Ebenso dürfte in Unternehmen die Erkenntnis nachhaltig gewachsen sein, dass Arbeitsprozesse auch an nicht immer vorhersehbare Umstände angepasst oder bei Bedarf veränderbar sein sollten, um größtmögliche Lieferengpässe und Umsatzeinbußen zu vermeiden. Wobei, das ist zu betonen, es hier wohl kein Konzept auf Vollkaskobasis gibt. Aber präventive Lösungen dürften diesbezüglich zukünftig eine erste Wahl bleiben. Dies und die Zunahme des „digitalen Handels“, also dem Einkauf von Waren und Dienstleistungen und dem Datenaustausch via Internet, wie auch die Digitalisierung von Arbeitsabläufen haben einen verstärkten Einfluss auf die Immobiliennutzungen und auch die Leerstandsquoten.
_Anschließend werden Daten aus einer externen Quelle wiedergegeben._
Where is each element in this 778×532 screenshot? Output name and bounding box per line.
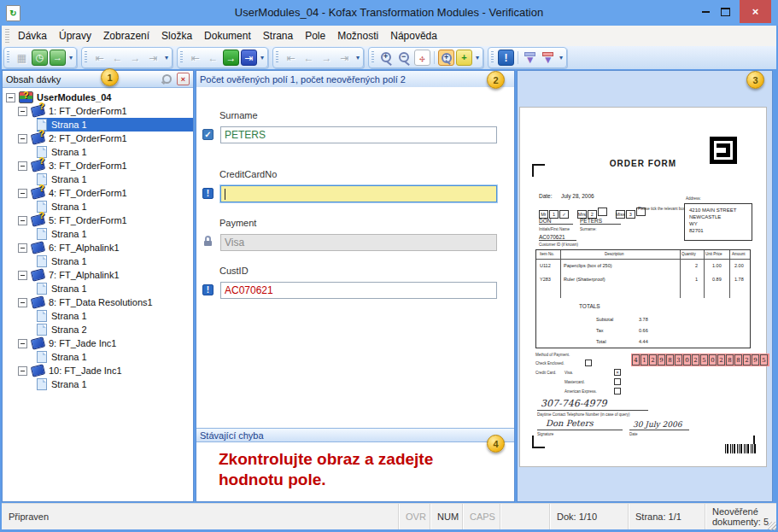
menu-item[interactable]: Dávka [12,27,53,44]
status-doc-count: Dok: 1/10 [549,504,628,529]
tree-document[interactable]: 9: FT_Jade Inc1 [3,336,193,350]
tree-document[interactable]: 10: FT_Jade Inc1 [3,364,193,377]
toolbar-grip[interactable] [7,51,9,64]
collapse-toggle[interactable] [18,366,27,376]
tree-page[interactable]: Strana 1 [3,145,193,159]
suspend-batch-icon[interactable]: ◷ [32,50,48,66]
creditcardno-field[interactable] [220,185,497,202]
tree-document[interactable]: 8: FT_Data Resolutions1 [3,295,193,309]
close-button[interactable]: × [740,0,771,23]
panel-close-icon[interactable]: × [177,73,190,85]
next-document-icon[interactable]: → [223,50,239,66]
previous-folder-icon[interactable]: ← [109,50,126,66]
tree-page[interactable]: Strana 1 [3,254,193,268]
tree-page[interactable]: Strana 1 [3,118,193,132]
menu-item[interactable]: Složka [155,27,198,44]
minimize-button[interactable] [699,0,711,23]
toolbar-overflow-icon[interactable]: ▾ [356,54,360,61]
tree-document[interactable]: 6: FT_Alphalink1 [3,241,193,254]
credit-card-label: Credit Card. [535,371,556,375]
collapse-toggle[interactable] [18,339,27,348]
tree-page[interactable]: Strana 1 [3,282,193,295]
collapse-toggle[interactable] [18,216,27,225]
add-note-icon[interactable]: + [456,50,472,66]
item-no: Y283 [540,277,551,282]
maximize-button[interactable] [718,0,732,23]
menu-item[interactable]: Nápověda [384,27,443,44]
tree-document[interactable]: 2: FT_OrderForm1 [3,132,193,145]
last-document-icon[interactable]: ⇥ [241,50,257,66]
resize-grip[interactable] [768,522,776,530]
collapse-toggle[interactable] [18,189,27,198]
auto-hide-pin-icon[interactable] [162,74,172,84]
menu-item[interactable]: Možnosti [331,27,384,44]
last-folder-icon[interactable]: ⇥ [145,50,161,66]
first-page-icon[interactable]: ⇤ [283,50,299,66]
toolbar-grip[interactable] [371,51,374,64]
tree-page[interactable]: Strana 1 [3,172,193,186]
toolbar-overflow-icon[interactable]: ▾ [69,54,73,61]
zoom-selection-icon[interactable]: + [438,50,454,66]
surname-field[interactable] [220,126,497,143]
collapse-toggle[interactable] [18,107,27,116]
collapse-toggle[interactable] [18,271,27,280]
custid-field[interactable] [220,282,497,299]
previous-document-icon[interactable]: ← [205,50,221,66]
toolbar-grip[interactable] [180,51,183,64]
batch-name: UserModules_04 [37,92,111,102]
next-folder-icon[interactable]: → [127,50,143,66]
force-valid-document-icon[interactable]: ▼ [540,50,556,66]
menu-item[interactable]: Pole [299,27,331,44]
collapse-toggle[interactable] [6,93,15,102]
toolbar-grip[interactable] [85,51,87,64]
first-folder-icon[interactable]: ⇤ [91,50,108,66]
tree-page[interactable]: Strana 1 [3,377,193,391]
tree-root[interactable]: UserModules_04 [3,91,193,104]
window-title: UserModules_04 - Kofax Transformation Mo… [0,0,778,26]
date-label: Date: [539,193,553,199]
toolbar-grip[interactable] [491,51,494,64]
collapse-toggle[interactable] [18,243,27,253]
next-page-icon[interactable]: → [319,50,335,66]
toolbar-overflow-icon[interactable]: ▾ [559,54,563,61]
collapse-toggle[interactable] [18,134,27,143]
toolbar-overflow-icon[interactable]: ▾ [476,54,479,61]
batch-icon [19,91,33,103]
tree-page[interactable]: Strana 1 [3,309,193,323]
tree-document[interactable]: 3: FT_OrderForm1 [3,159,193,172]
toolbar-overflow-icon[interactable]: ▾ [260,54,264,61]
zoom-out-icon[interactable]: − [396,50,412,66]
toolbar-grip[interactable] [276,51,278,64]
first-document-icon[interactable]: ⇤ [187,50,203,66]
tree-document[interactable]: 5: FT_OrderForm1 [3,213,193,227]
scanned-document-image[interactable]: ORDER FORM Date: July 28, 2006 Mr1✓ Mrs2… [520,108,766,466]
tree-document[interactable]: 1: FT_OrderForm1 [3,104,193,118]
problem-icon[interactable]: ! [498,50,514,66]
menu-item[interactable]: Zobrazení [97,27,155,44]
tree-document[interactable]: 7: FT_Alphalink1 [3,268,193,282]
unverified-document-icon [31,159,45,172]
tree-page[interactable]: Strana 1 [3,227,193,241]
status-caps: CAPS [462,504,500,529]
unverified-document-icon [31,132,45,144]
tree-page[interactable]: Strana 2 [3,323,193,336]
fit-image-icon[interactable]: ↔ [414,50,430,66]
collapse-toggle[interactable] [18,161,27,171]
close-batch-icon[interactable]: → [50,50,66,66]
menu-item[interactable]: Dokument [198,27,257,44]
menu-item[interactable]: Úpravy [53,27,97,44]
tree-page[interactable]: Strana 1 [3,200,193,213]
zoom-in-icon[interactable]: + [378,50,395,66]
last-page-icon[interactable]: ⇥ [336,50,353,66]
toolbar-overflow-icon[interactable]: ▾ [165,54,168,61]
menu-item[interactable]: Strana [257,27,299,44]
card-digit-box: 0 [683,354,691,365]
customer-id-label: Customer ID (if known) [539,243,578,247]
toolbar-group-view: +−↔++▾ [368,47,483,68]
previous-page-icon[interactable]: ← [301,50,317,66]
open-batch-icon[interactable]: ▦ [14,50,30,66]
tree-document[interactable]: 4: FT_OrderForm1 [3,186,193,200]
tree-page[interactable]: Strana 1 [3,350,193,364]
collapse-toggle[interactable] [18,298,27,307]
force-valid-field-icon[interactable]: ▼ [522,50,538,66]
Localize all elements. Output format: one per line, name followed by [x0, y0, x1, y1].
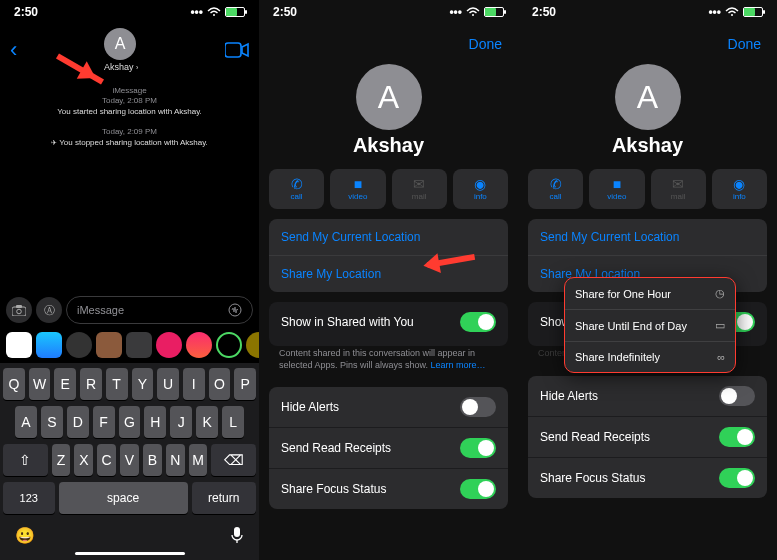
home-indicator[interactable]	[75, 552, 185, 555]
emoji-key[interactable]: 😀	[15, 526, 35, 545]
key-p[interactable]: P	[234, 368, 256, 400]
key-w[interactable]: W	[29, 368, 51, 400]
key-b[interactable]: B	[143, 444, 162, 476]
key-j[interactable]: J	[170, 406, 192, 438]
svg-rect-4	[16, 305, 22, 308]
mail-button[interactable]: ✉mail	[651, 169, 706, 209]
share-end-of-day[interactable]: Share Until End of Day▭	[565, 309, 735, 341]
read-receipts-toggle[interactable]	[460, 438, 496, 458]
calendar-icon: ▭	[715, 319, 725, 332]
system-message: iMessage Today, 2:08 PM You started shar…	[0, 86, 259, 117]
mail-icon: ✉	[672, 177, 684, 191]
video-button[interactable]: ■video	[589, 169, 644, 209]
hint-text: Content shared in this conversation will…	[259, 346, 518, 377]
share-duration-menu: Share for One Hour◷ Share Until End of D…	[564, 277, 736, 373]
hide-alerts-label: Hide Alerts	[540, 389, 598, 403]
person-icon: ◉	[733, 177, 745, 191]
numbers-key[interactable]: 123	[3, 482, 55, 514]
done-button[interactable]: Done	[259, 24, 518, 56]
svg-point-5	[229, 304, 241, 316]
key-a[interactable]: A	[15, 406, 37, 438]
backspace-key[interactable]: ⌫	[211, 444, 256, 476]
contact-header[interactable]: A Akshay ›	[104, 28, 138, 72]
person-icon: ◉	[474, 177, 486, 191]
key-r[interactable]: R	[80, 368, 102, 400]
avatar-icon: A	[104, 28, 136, 60]
key-z[interactable]: Z	[52, 444, 71, 476]
svg-point-0	[213, 14, 215, 16]
contact-name: Akshay	[259, 134, 518, 157]
status-icons: •••	[449, 5, 504, 19]
camera-button[interactable]	[6, 297, 32, 323]
key-y[interactable]: Y	[132, 368, 154, 400]
hide-alerts-toggle[interactable]	[719, 386, 755, 406]
mic-key[interactable]	[230, 526, 244, 545]
key-c[interactable]: C	[97, 444, 116, 476]
learn-more-link[interactable]: Learn more…	[431, 360, 486, 370]
key-v[interactable]: V	[120, 444, 139, 476]
share-location-button[interactable]: Share My Location	[269, 255, 508, 292]
focus-status-label: Share Focus Status	[281, 482, 386, 496]
back-button[interactable]: ‹	[10, 37, 17, 63]
key-g[interactable]: G	[119, 406, 141, 438]
message-input[interactable]: iMessage	[66, 296, 253, 324]
shift-key[interactable]: ⇧	[3, 444, 48, 476]
focus-status-toggle[interactable]	[460, 479, 496, 499]
send-location-button[interactable]: Send My Current Location	[528, 219, 767, 255]
key-s[interactable]: S	[41, 406, 63, 438]
key-k[interactable]: K	[196, 406, 218, 438]
svg-rect-1	[225, 43, 241, 57]
avatar-icon: A	[356, 64, 422, 130]
svg-point-9	[731, 14, 733, 16]
info-button[interactable]: ◉info	[712, 169, 767, 209]
keyboard[interactable]: QWERTYUIOP ASDFGHJKL ⇧ ZXCVBNM ⌫ 123 spa…	[0, 363, 259, 560]
clock: 2:50	[532, 5, 556, 19]
key-u[interactable]: U	[157, 368, 179, 400]
share-one-hour[interactable]: Share for One Hour◷	[565, 278, 735, 309]
app-strip[interactable]	[0, 330, 259, 360]
facetime-button[interactable]	[225, 42, 249, 58]
video-button[interactable]: ■video	[330, 169, 385, 209]
return-key[interactable]: return	[192, 482, 256, 514]
info-button[interactable]: ◉info	[453, 169, 508, 209]
key-f[interactable]: F	[93, 406, 115, 438]
mail-icon: ✉	[413, 177, 425, 191]
key-m[interactable]: M	[189, 444, 208, 476]
key-o[interactable]: O	[209, 368, 231, 400]
shared-with-you-label: Show in Shared with You	[281, 315, 414, 329]
space-key[interactable]: space	[59, 482, 188, 514]
video-icon: ■	[354, 177, 362, 191]
focus-status-toggle[interactable]	[719, 468, 755, 488]
key-d[interactable]: D	[67, 406, 89, 438]
key-t[interactable]: T	[106, 368, 128, 400]
svg-rect-2	[12, 307, 26, 316]
infinity-icon: ∞	[717, 351, 725, 363]
share-indefinitely[interactable]: Share Indefinitely∞	[565, 341, 735, 372]
mail-button[interactable]: ✉mail	[392, 169, 447, 209]
send-location-button[interactable]: Send My Current Location	[269, 219, 508, 255]
key-i[interactable]: I	[183, 368, 205, 400]
key-e[interactable]: E	[54, 368, 76, 400]
app-store-button[interactable]: Ⓐ	[36, 297, 62, 323]
hide-alerts-toggle[interactable]	[460, 397, 496, 417]
done-button[interactable]: Done	[518, 24, 777, 56]
dictate-icon[interactable]	[228, 303, 242, 317]
hide-alerts-label: Hide Alerts	[281, 400, 339, 414]
key-q[interactable]: Q	[3, 368, 25, 400]
key-n[interactable]: N	[166, 444, 185, 476]
key-h[interactable]: H	[144, 406, 166, 438]
key-x[interactable]: X	[74, 444, 93, 476]
read-receipts-toggle[interactable]	[719, 427, 755, 447]
read-receipts-label: Send Read Receipts	[281, 441, 391, 455]
svg-point-8	[472, 14, 474, 16]
video-icon: ■	[613, 177, 621, 191]
contact-name: Akshay	[518, 134, 777, 157]
call-button[interactable]: ✆call	[528, 169, 583, 209]
avatar-icon: A	[615, 64, 681, 130]
shared-toggle[interactable]	[460, 312, 496, 332]
key-l[interactable]: L	[222, 406, 244, 438]
clock-icon: ◷	[715, 287, 725, 300]
call-button[interactable]: ✆call	[269, 169, 324, 209]
system-message: Today, 2:09 PM ✈ You stopped sharing loc…	[0, 127, 259, 148]
clock: 2:50	[273, 5, 297, 19]
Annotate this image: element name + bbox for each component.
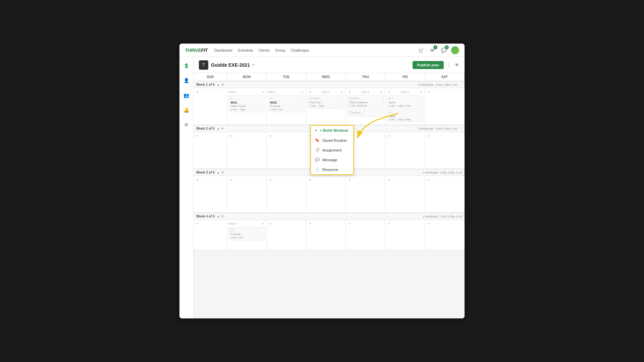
publish-button[interactable]: Publish plan (413, 61, 444, 69)
resource-item[interactable]: 📄 Resource (311, 165, 353, 174)
week-1-tue-add-btn[interactable]: + (300, 89, 305, 94)
day-header-sun: SUN (194, 73, 227, 81)
w2-sat-add[interactable]: + (426, 133, 431, 138)
w3-mon-add[interactable]: + (228, 177, 233, 182)
chat-icon-btn[interactable]: 💬 10 (440, 46, 448, 54)
w4-fri: + (385, 220, 425, 250)
week-1-thu-add-btn[interactable]: + (347, 89, 352, 94)
wo5b-card: A squat 1 set, – reps, 0 lbs (387, 110, 423, 122)
nav-challenges[interactable]: Challenges (291, 48, 309, 52)
week-1-wed-add-btn2[interactable]: + (339, 89, 344, 94)
w3-sat-add[interactable]: + (426, 177, 431, 182)
plan-title: Guidde EXE-2021 (211, 62, 250, 68)
nav-schedule[interactable]: Schedule (238, 48, 253, 52)
week-1-fri-daynum: + Day 5 + (387, 89, 423, 94)
w4-wo-card: ⋮ Running 1 set, 0 mi (228, 227, 265, 240)
notif-badge: 10 (445, 45, 449, 49)
w4-thu-add[interactable]: + (347, 221, 352, 226)
week-2-stats: 0 Workouts · 0:00, 0 lbs, 0 mi (418, 127, 457, 130)
users-icon[interactable]: 👥 (182, 90, 191, 100)
w4-mon-add[interactable]: + (260, 221, 265, 226)
bell-icon[interactable]: 🔔 (182, 105, 191, 115)
w3-mon: + (227, 176, 267, 213)
w3-tue-add[interactable]: + (268, 177, 273, 182)
saved-routine-label: Saved Routine (322, 138, 346, 142)
wo2-menu[interactable]: ⋮ (272, 97, 275, 100)
nav-icons: 🛒 ✉ 2 💬 10 (417, 46, 459, 54)
resource-label: Resource (322, 168, 338, 172)
wo5-menu[interactable]: ⋮ (391, 97, 394, 100)
user-avatar[interactable] (451, 46, 459, 54)
mail-badge: 2 (433, 45, 437, 49)
w2-mon: + (227, 132, 267, 169)
w3-fri: + (385, 176, 425, 213)
w4-sun-add[interactable]: + (195, 221, 200, 226)
wo5a-menu[interactable]: ⋮ (362, 111, 365, 115)
logo: THRIVEFIT (185, 48, 208, 53)
saved-routine-item[interactable]: 🔖 Saved Routine (311, 135, 353, 145)
day-header-thu: THU (346, 73, 385, 81)
w2-fri-add[interactable]: + (387, 133, 391, 138)
week-1-mon-add-btn[interactable]: + (260, 89, 265, 94)
nav-dashboard[interactable]: Dashboard (214, 48, 232, 52)
w3-sun-add[interactable]: + (195, 177, 200, 182)
w4-sat-add[interactable]: + (426, 221, 431, 226)
nav-links: Dashboard Schedule Clients Group Challen… (214, 48, 309, 52)
plan-header: T Guidde EXE-2021 ✏ Publish plan ⋮ 👁 (194, 57, 465, 73)
w4-fri-add[interactable]: + (387, 221, 391, 226)
nav-clients[interactable]: Clients (259, 48, 270, 52)
w4-tue-add[interactable]: + (268, 221, 273, 226)
wo3-sets: 1 set, – reps (310, 104, 342, 107)
week-2-expand[interactable]: ⋯ (459, 127, 462, 130)
week-1-sat-add-btn[interactable]: + (426, 89, 431, 94)
w3-wed-add[interactable]: + (308, 177, 312, 182)
mail-icon-btn[interactable]: ✉ 2 (428, 46, 436, 54)
week-1-sun-add-btn[interactable]: + (195, 89, 200, 94)
week-1-section: Week 1 of 5 ▲ ▼ 6 Workouts · 0:00, 0 lbs… (194, 81, 465, 125)
dollar-icon[interactable]: 💲 (182, 61, 191, 70)
week-1-wed-add-btn[interactable]: + (308, 89, 312, 94)
cart-icon-btn[interactable]: 🛒 (417, 46, 425, 54)
wo2-card: 2 ⋮ WO2 Running 1 set, 0 mi (268, 95, 305, 112)
message-item[interactable]: 💬 Message (311, 155, 353, 165)
build-workout-item[interactable]: + + Build Workout (311, 126, 353, 135)
w4-wed-add[interactable]: + (308, 221, 312, 226)
day-header-mon: MON (227, 73, 267, 81)
file-icon: 📄 (315, 167, 320, 172)
week-1-thu-add-btn2[interactable]: + (379, 89, 384, 94)
week-4-toggle[interactable]: ▲ ▼ (217, 215, 224, 218)
wo2-name: WO2 (270, 101, 303, 104)
w4-thu: + (346, 220, 385, 250)
w3-thu-add[interactable]: + (347, 177, 352, 182)
week-1-thu-daynum: + Day 4 + (347, 89, 384, 94)
week-3-toggle[interactable]: ▲ ▼ (217, 171, 224, 174)
user-icon[interactable]: 👤 (182, 76, 191, 85)
gear-icon[interactable]: ⚙ (182, 120, 191, 129)
bookmark-icon: 🔖 (315, 138, 320, 142)
day-header-sat: SAT (425, 73, 465, 81)
week-1-expand[interactable]: ⋯ (459, 83, 462, 86)
assignment-item[interactable]: 📝 Assignment (311, 145, 353, 155)
plus-icon: + (315, 128, 317, 132)
week-1-fri-add-btn2[interactable]: + (419, 89, 423, 94)
w2-tue-add[interactable]: + (268, 133, 273, 138)
wo2-sets: 1 set, 0 mi (270, 108, 303, 111)
wo1-menu[interactable]: ⋮ (232, 97, 236, 100)
w4-wo-menu[interactable]: ⋮ (234, 228, 237, 232)
w2-mon-add[interactable]: + (228, 133, 233, 138)
week-1-fri-add-btn[interactable]: + (387, 89, 391, 94)
plan-preview-button[interactable]: 👁 (454, 62, 459, 68)
plan-edit-icon[interactable]: ✏ (252, 63, 255, 67)
wo3-card: WO3 ⋮ Push Up 1 1 set, – reps (308, 95, 344, 109)
w3-fri-add[interactable]: + (387, 177, 391, 182)
wo3-menu[interactable]: ⋮ (320, 97, 323, 100)
nav-group[interactable]: Group (275, 48, 285, 52)
week-3-days: + + + + + + + (194, 176, 465, 213)
week-1-sun-add: + (195, 89, 225, 94)
week-1-toggle[interactable]: ▲ ▼ (217, 83, 224, 86)
week-4-days: + Day 8 + ⋮ Running (194, 220, 465, 250)
wo4-menu[interactable]: ⋮ (360, 97, 363, 100)
week-2-toggle[interactable]: ▲ ▼ (217, 127, 224, 130)
w2-sun-add[interactable]: + (195, 133, 200, 138)
plan-menu-button[interactable]: ⋮ (446, 62, 452, 68)
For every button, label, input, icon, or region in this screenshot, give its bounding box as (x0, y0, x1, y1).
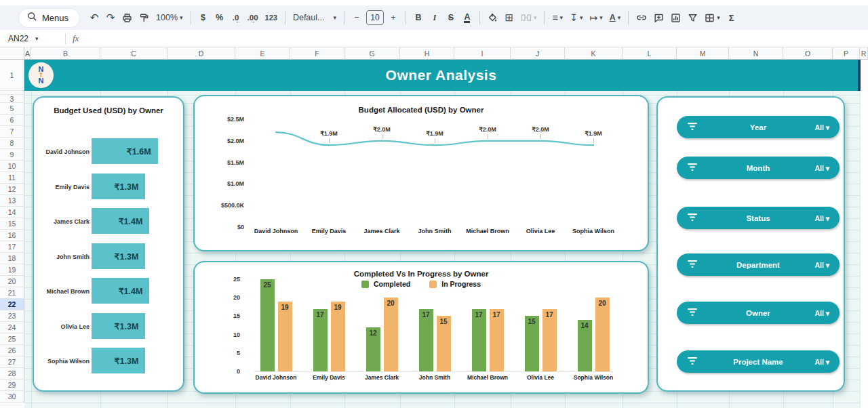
paint-format-button[interactable] (136, 9, 153, 26)
column-header-M[interactable]: M (677, 47, 729, 60)
row-header-9[interactable]: 9 (0, 149, 24, 161)
fill-color-button[interactable] (484, 9, 501, 26)
row-header-23[interactable]: 23 (0, 310, 24, 322)
font-size-input[interactable]: 10 (366, 10, 384, 25)
filter-value-dropdown[interactable]: All ▾ (814, 309, 829, 317)
column-header-D[interactable]: D (167, 47, 235, 60)
row-header-11[interactable]: 11 (0, 172, 24, 184)
undo-button[interactable]: ↶ (86, 9, 102, 26)
filter-value-dropdown[interactable]: All ▾ (814, 164, 829, 172)
column-header-C[interactable]: C (100, 47, 167, 60)
completed-vs-inprogress-chart[interactable]: Completed Vs In Progress by Owner Comple… (193, 261, 649, 394)
format-percent-button[interactable]: % (212, 9, 228, 26)
column-header-G[interactable]: G (344, 47, 400, 60)
horizontal-align-button[interactable]: ≡ ▾ (549, 9, 566, 26)
row-header-24[interactable]: 24 (0, 322, 24, 333)
name-box[interactable]: AN22 ▾ (0, 34, 58, 43)
decrease-decimal-button[interactable]: .0← (228, 9, 244, 26)
row-header-25[interactable]: 25 (0, 333, 24, 345)
text-color-button[interactable]: A (459, 9, 475, 26)
row-header-20[interactable]: 20 (0, 276, 24, 287)
column-header-R[interactable]: R (860, 47, 868, 60)
filter-button-year[interactable]: YearAll ▾ (677, 116, 840, 138)
row-header-29[interactable]: 29 (0, 380, 24, 391)
y-axis-tick: 10 (195, 331, 240, 338)
row-header-8[interactable]: 8 (0, 138, 24, 149)
row-header-28[interactable]: 28 (0, 368, 24, 380)
data-point-label: ₹1.9M (576, 130, 610, 137)
column-header-P[interactable]: P (833, 47, 860, 60)
filter-button-status[interactable]: StatusAll ▾ (677, 207, 840, 229)
text-rotation-button[interactable]: A ▾ (606, 9, 625, 26)
row-header-30[interactable]: 30 (0, 391, 24, 403)
row-header-3[interactable]: 3 (0, 95, 24, 103)
menus-search-button[interactable]: Menus (19, 9, 79, 27)
row-header-12[interactable]: 12 (0, 184, 24, 195)
format-currency-button[interactable]: $ (195, 9, 212, 26)
strikethrough-button[interactable]: S (443, 9, 459, 26)
more-formats-button[interactable]: 123 (262, 9, 281, 26)
row-header-26[interactable]: 26 (0, 345, 24, 356)
row-header-1[interactable]: 1 (0, 60, 24, 91)
filter-value-dropdown[interactable]: All ▾ (814, 261, 829, 269)
column-header-O[interactable]: O (783, 47, 833, 60)
budget-used-chart[interactable]: Budget Used (USD) by Owner David Johnson… (33, 96, 184, 392)
borders-button[interactable]: ⊞ (501, 9, 517, 26)
filter-button-owner[interactable]: OwnerAll ▾ (677, 302, 840, 324)
row-header-7[interactable]: 7 (0, 126, 24, 138)
column-header-H[interactable]: H (400, 47, 454, 60)
filter-button-month[interactable]: MonthAll ▾ (677, 157, 840, 179)
column-header-B[interactable]: B (31, 47, 100, 60)
row-header-19[interactable]: 19 (0, 264, 24, 276)
table-views-button[interactable]: ▾ (701, 9, 724, 26)
row-header-17[interactable]: 17 (0, 241, 24, 253)
chevron-down-icon: ▾ (35, 35, 39, 42)
font-family-control[interactable]: Defaul... ▾ (290, 9, 340, 26)
italic-button[interactable]: I (427, 9, 443, 26)
create-filter-button[interactable] (684, 9, 701, 26)
spreadsheet-app: Menus ↶ ↷ 100% ▾ $ % .0← .00→ 123 Defaul… (0, 0, 868, 408)
filter-value-dropdown[interactable]: All ▾ (814, 123, 829, 131)
zoom-control[interactable]: 100% ▾ (153, 9, 186, 26)
borders-icon: ⊞ (505, 12, 514, 24)
column-header-J[interactable]: J (511, 47, 565, 60)
row-header-18[interactable]: 18 (0, 253, 24, 264)
redo-button[interactable]: ↷ (102, 9, 119, 26)
select-all-corner[interactable] (0, 47, 24, 60)
budget-allocated-chart[interactable]: Budget Allocated (USD) by Owner $2.5M$2.… (193, 95, 649, 251)
filter-value-dropdown[interactable]: All ▾ (814, 214, 829, 222)
text-wrap-button[interactable]: ↦ ▾ (586, 9, 606, 26)
row-header-15[interactable]: 15 (0, 218, 24, 230)
column-header-E[interactable]: E (235, 47, 290, 60)
insert-chart-button[interactable] (667, 9, 684, 26)
row-header-5[interactable]: 5 (0, 103, 24, 115)
row-header-27[interactable]: 27 (0, 356, 24, 368)
column-header-F[interactable]: F (290, 47, 344, 60)
row-header-6[interactable]: 6 (0, 115, 24, 126)
print-button[interactable] (119, 9, 136, 26)
column-header-I[interactable]: I (454, 47, 511, 60)
column-header-L[interactable]: L (623, 47, 677, 60)
row-header-13[interactable]: 13 (0, 195, 24, 207)
decrease-font-size-button[interactable]: − (349, 9, 365, 26)
row-header-21[interactable]: 21 (0, 287, 24, 299)
increase-decimal-button[interactable]: .00→ (244, 9, 262, 26)
merge-cells-button[interactable]: ▾ (517, 9, 540, 26)
increase-font-size-button[interactable]: + (385, 9, 401, 26)
insert-link-button[interactable] (633, 9, 650, 26)
row-header-16[interactable]: 16 (0, 230, 24, 241)
vertical-align-button[interactable]: ↧ ▾ (566, 9, 586, 26)
bold-button[interactable]: B (410, 9, 427, 26)
insert-comment-button[interactable] (650, 9, 667, 26)
functions-button[interactable]: Σ (724, 9, 740, 26)
column-header-N[interactable]: N (729, 47, 783, 60)
row-header-22[interactable]: 22 (0, 299, 24, 310)
column-header-K[interactable]: K (565, 47, 623, 60)
filter-value-dropdown[interactable]: All ▾ (814, 358, 829, 366)
column-header-A[interactable]: A (24, 47, 31, 60)
filter-button-department[interactable]: DepartmentAll ▾ (677, 253, 840, 276)
row-header-14[interactable]: 14 (0, 207, 24, 218)
row-header-10[interactable]: 10 (0, 161, 24, 172)
bar-category-label: James Clark (35, 218, 90, 225)
filter-button-project-name[interactable]: Project NameAll ▾ (677, 350, 840, 373)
Besonders „flexible“ Immobilien dürften dabei bzgl. Leerstand weniger Probleme haben.
Bestandsimmobilien und Neubauten mit flexiblen Nutzungsmöglichkeiten würden von den o. g. Entwicklungen besonders profitieren und von Investoren bevorzugt werden. Neubauten können bereits in der Planung auf solche Bedürfnisse zugeschnitten werden, schwieriger gestaltet es sich da bei den Bestandsimmobilien. Beabsichtigte Nutzungsänderungen bedürfen hier einer besonderen Überprüfung, um Investitionen bereits von Beginn an zielgerichtet zu steuern und Kosten einzuhalten. Eine rechtzeitige Prüfung u. a. folgender Punkte kann im Rahmen von beabsichtigten Umnutzungen sehr von Vorteil sein:
- Baubehördliche Anforderungen aus aktuellen Flächennutzungs- und Bebauungsplänen oder einschlägigen Gesetzen, wie z. B. dem Gebäudeenergiegesetz
- Bisherige Baugenehmigungen und Genehmigungen zu vorhandenen Nutzungsänderungen
- Brandschutzkonzepte und diesbezügliche brandschutztechnische Maßnahmen
- Baustatische Elemente und ggf. vorhandene Einschränkungen
- Technische Anlagen hinsichtlich Zustand und ggf. erforderlicher Änderungen und Instandsetzungen
- Aktuelle und zukünftige Betreiberpflichten
- Bisherige vertragliche Verpflichtungen, z. B. hinsichtlich (längerfristigen) Wartungsverträgen, Versicherungen
- Ggf. eine noch bestehende Gewährleistungsverfolgung
- Sonstige Einschränkungen aus bestehenden Mietverträgen
Eine Sichtung und Bewertung der o. g. Punkte liefert bei der Erstellung eines Nutzungskonzepts wesentliche Informationen und unterstützt eine strukturierte Vorgehensweise, eine individuelle Prüfung ist jedoch zwangsläufig erforderlich. Nutzungsänderungen sind in der Praxis oft vielschichtig und keine einfache Transformation von Zuständen. Eine ganzheitliche und qualifizierte Betrachtungsweise kann Entscheidungsprozesse von Beginn an ablaufoptimal und bedarfsorientiert unterstützen.